Although markets are difficult to predict, investors can develop an investment strategy for a specific property relative to its position in the market cycle. Real estate investments should be monitored and adjusted as needed.
Location matters, and it should be a determining factor in your investment decisions. The best location will potentially give the best return on investment but when evaluating market risk, investors need to look at the bigger picture. Large populations with positive demographic trends with a diverse economy could better recover or shelter market downturns than smaller, less diverse markets.
Also, top primary markets are usually more liquid and receive the most interest from institutional investors with higher transaction volume. Secondary markets are less liquid with smaller buyer pools, but they have the potential to offer higher projected returns on similar properties.
Your financial sponsor should be selected based on various parameters. Their track record, performance numbers, and full-cycle properties should be compared to industry standards and internal statistics.
Property Specific Risk
There’s real estate risk based on tenant-base and property type. Here are some factors to consider:
- Multifamily: Average tenant household income, income to rent ratio, and type of work.
- Commercial: Financial situation of tenants, historical sales of the property, investment-grade credit of the tenants, lease structure and remaining term, and if the leases are guaranteed and by whom.
- Single-family: Lease terminations and broken agreements can reduce cash flow, and unanticipated maintenance costs can drain cash reserves.

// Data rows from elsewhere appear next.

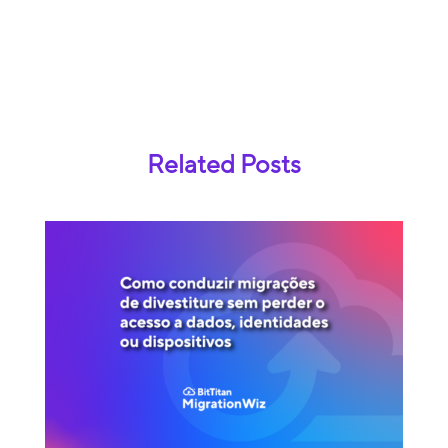
Related Posts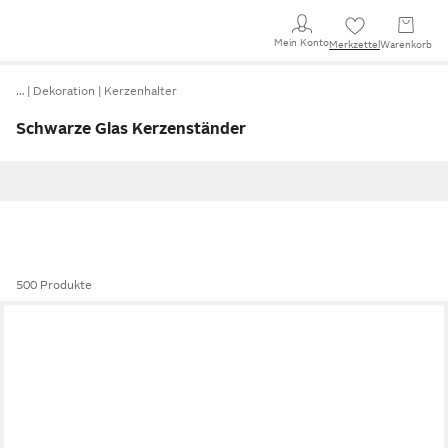
Mein Konto
Merkzettel
Warenkorb
…
Dekoration
Kerzenhalter
Schwarze Glas Kerzenständer
500 Produkte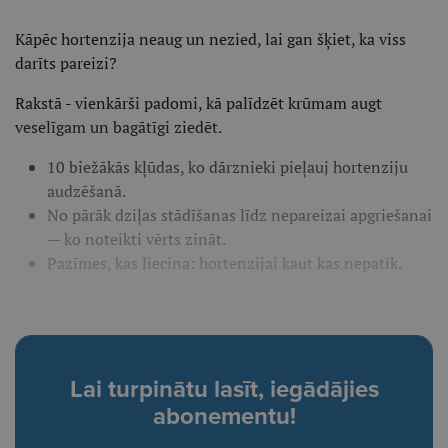
Kāpēc hortenzija neaug un nezied, lai gan šķiet, ka viss
darīts pareizi?
Rakstā - vienkārši padomi, kā palīdzēt krūmam augt
veselīgam un bagātīgi ziedēt.
10 biežākās kļūdas, ko dārznieki pieļauj hortenziju
audzēšanā.
No pārāk dziļas stādīšanas līdz nepareizai apgriešanai
— ko noteikti vērts zināt.
Pazīmes, kas liecina: hortenzijai kaut kas nepatīk.
Lai turpinātu lasīt, iegādājies
abonementu!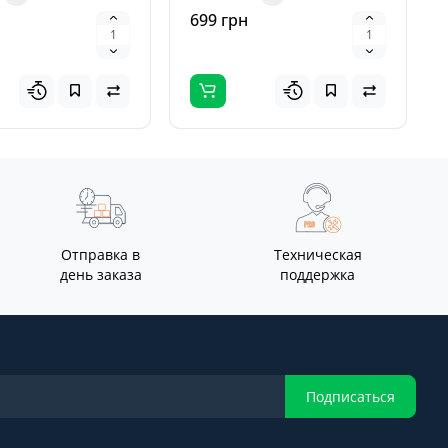
етных и
кислотных, AGM, г..
699 грн
льных А..
Отправка в
Техническая
день заказа
поддержка
Подписаться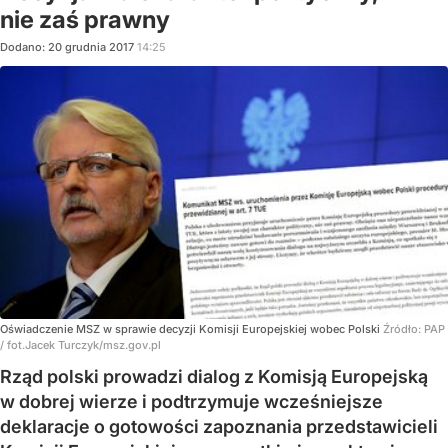
nie zaś prawny
Dodano:
20
grudnia
2017
14:25
Oświadczenie MSZ w sprawie decyzji Komisji Europejskiej wobec Polski
Źródło:
PAP
/
fot.Jacek Turczyk/msz.gov.pl
Rząd polski prowadzi dialog z Komisją Europejską
w dobrej wierze i podtrzymuje wcześniejsze
deklaracje o gotowości zapoznania przedstawicieli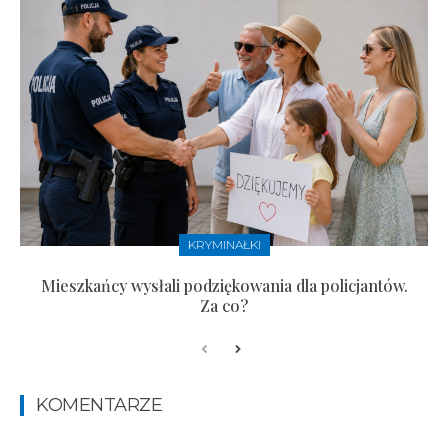
KRYMINAŁKI
Mieszkańcy wysłali podziękowania dla policjantów.
Za co?
KOMENTARZE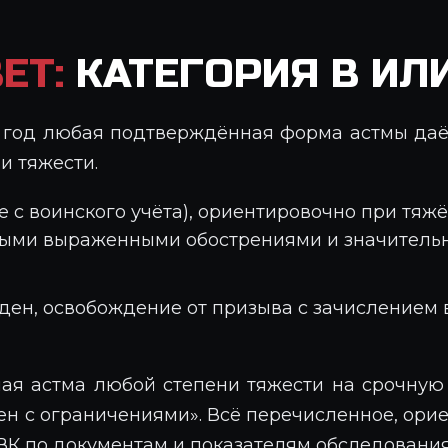
ЕТ:
КАТЕГОРИЯ В ИЛ
6 год любая подтверждённая форма астмы да
и тяжести.
ие с воинского учёта), ориентировочно при тяж
стыми выраженными обострениями и значител
ден, освобождение от призыва с зачислением в
я астма любой степени тяжести на срочную 
оден с ограничениями». Всё перечисленное, ор
ВК по документам и показателям обследования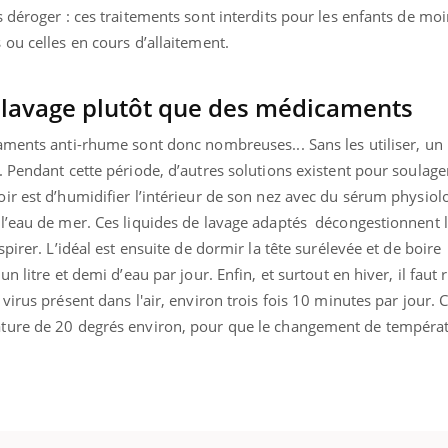
 déroger : ces traitements sont interdits pour les enfants de mo
ou celles en cours d’allaitement.
uline & Charge mentale : et si on
tube
e lavage plutôt que des médicaments
Youtube
it en parler??
aments anti-rhume sont donc nombreuses... Sans les utiliser, u
026, l'insuline dans le diabète de type 2
e entourée d'idées reçues chez les
 Pendant cette période, d’autres solutions existent pour soulager
ients comme parfois chez les soignants.
ir est d’humidifier l’intérieur de son nez avec du sérum physiol
l’eau de mer. Ces liquides de lavage adaptés décongestionnent 
pirer. L’idéal est ensuite de dormir la tête surélevée et de boire
n litre et demi d’eau par jour. Enfin, et surtout en hiver, il faut
irus présent dans l'air, environ trois fois 10 minutes par jour. C
ture de 20 degrés environ, pour que le changement de températ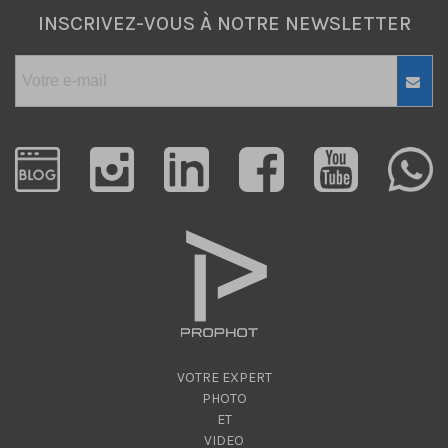
INSCRIVEZ-VOUS À NOTRE NEWSLETTER
VOTRE EXPERT
PHOTO
ET
VIDEO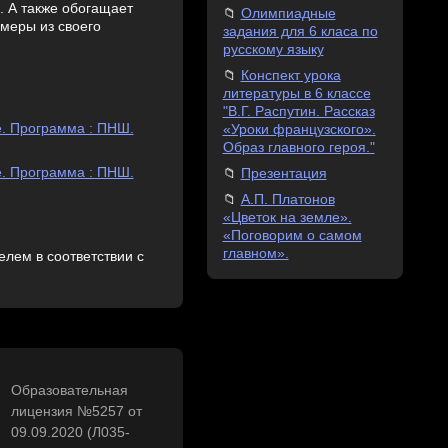
м. А также обогащает
Олимпиадные
имеры из своего
задания для 6 класа по
русскому языку
Конспект урока
литературы в 6 классе
"В.Г. Распутин. Рассказ
е. Программа : ПНШ.
«Уроки французского».
Образ главного героя."
е. Программа : ПНШ.
Презентация
А.П. Платонов
«Цветок на земле».
«Поговорим о самом
главном».
лем в соответствии с
Образовательная
лицензия №5257 от
09.09.2020 (Л035-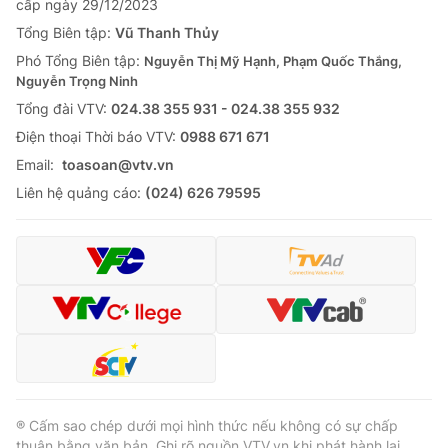
cấp ngày 29/12/2023
Tổng Biên tập:
Vũ Thanh Thủy
Phó Tổng Biên tập:
Nguyễn Thị Mỹ Hạnh, Phạm Quốc Thắng,
Nguyễn Trọng Ninh
Tổng đài VTV:
024.38 355 931 - 024.38 355 932
Ðiện thoại Thời báo VTV:
0988 671 671
Email:
toasoan@vtv.vn
Liên hệ quảng cáo:
(024) 626 79595
® Cấm sao chép dưới mọi hình thức nếu không có sự chấp
thuận bằng văn bản. Ghi rõ nguồn VTV.vn khi phát hành lại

Structural risk deals with the financial structure of your real estate investment and the rights it gives to individual participants. Rankings are provided to debts for the purpose of repayment in the event of liquidation, where a senior secured loan is at the top and equity is the last payout. Equity holders hold the highest level of risk.
There’s risk in joint ventures as well. Relative to your position in the LLC, this dictates the amount paid to the sponsor when a property is sold. Gross profits will be thinned by the amount paid to the sponsor.
And finally, there’s the alignment of interest between the sponsor and investor. How much of the equity is being invested by the LLC versus the sponsor? How and when is the sponsor compensated? How does this compare to market standards? All important questions to ask regarding structural risk in your real estate investment.
Considering real estate is an illiquid investment, cashing out can take time with additional expenses. Investors need to consider how they will exit the investment when the time comes before making the purchase.
Investing in real estate means there’s the potential for risk due to unpredictable and unforeseen circumstances that can impact the property. Before buying, investors need to be aware of the level of risk and make sure it aligns with their long-term investment goals.